*** Block opens ***
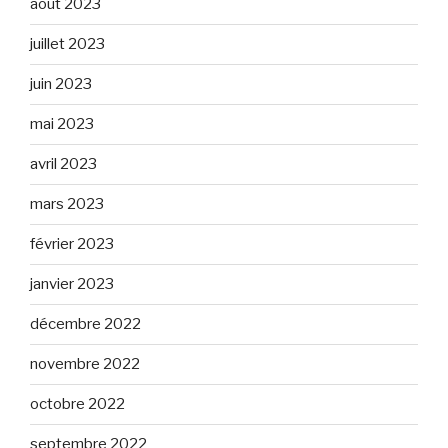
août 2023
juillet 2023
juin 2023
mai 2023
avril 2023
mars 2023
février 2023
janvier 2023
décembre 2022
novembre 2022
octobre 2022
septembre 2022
*** Block closes ***
*** Block opens ***
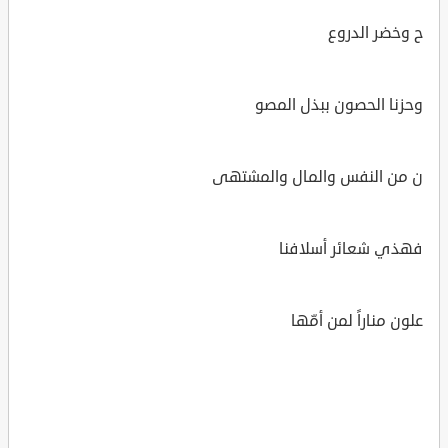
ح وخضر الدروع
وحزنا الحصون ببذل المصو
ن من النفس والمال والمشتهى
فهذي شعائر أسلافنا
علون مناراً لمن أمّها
*** Block closes ***
*** Block opens ***
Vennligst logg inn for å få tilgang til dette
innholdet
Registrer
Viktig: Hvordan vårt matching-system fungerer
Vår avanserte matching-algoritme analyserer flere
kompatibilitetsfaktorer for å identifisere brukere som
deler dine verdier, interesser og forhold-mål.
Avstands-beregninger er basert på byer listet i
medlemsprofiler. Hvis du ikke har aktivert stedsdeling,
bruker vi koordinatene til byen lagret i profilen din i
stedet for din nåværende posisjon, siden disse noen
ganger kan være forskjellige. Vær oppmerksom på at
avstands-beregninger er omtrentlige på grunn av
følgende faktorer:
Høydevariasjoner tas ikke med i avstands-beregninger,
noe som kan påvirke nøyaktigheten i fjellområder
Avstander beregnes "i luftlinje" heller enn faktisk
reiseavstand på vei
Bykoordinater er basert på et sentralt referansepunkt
*** Block closes ***
*What you should do*: Only the lines from the one containing "reiseavstand på vei" through the one containing "Bykoordinater er basert" are to be retyped, both boundary lines included, with no other material.

*Output*:
reiseavstand på vei
Bykoordinater er basert på et sentralt referansepunkt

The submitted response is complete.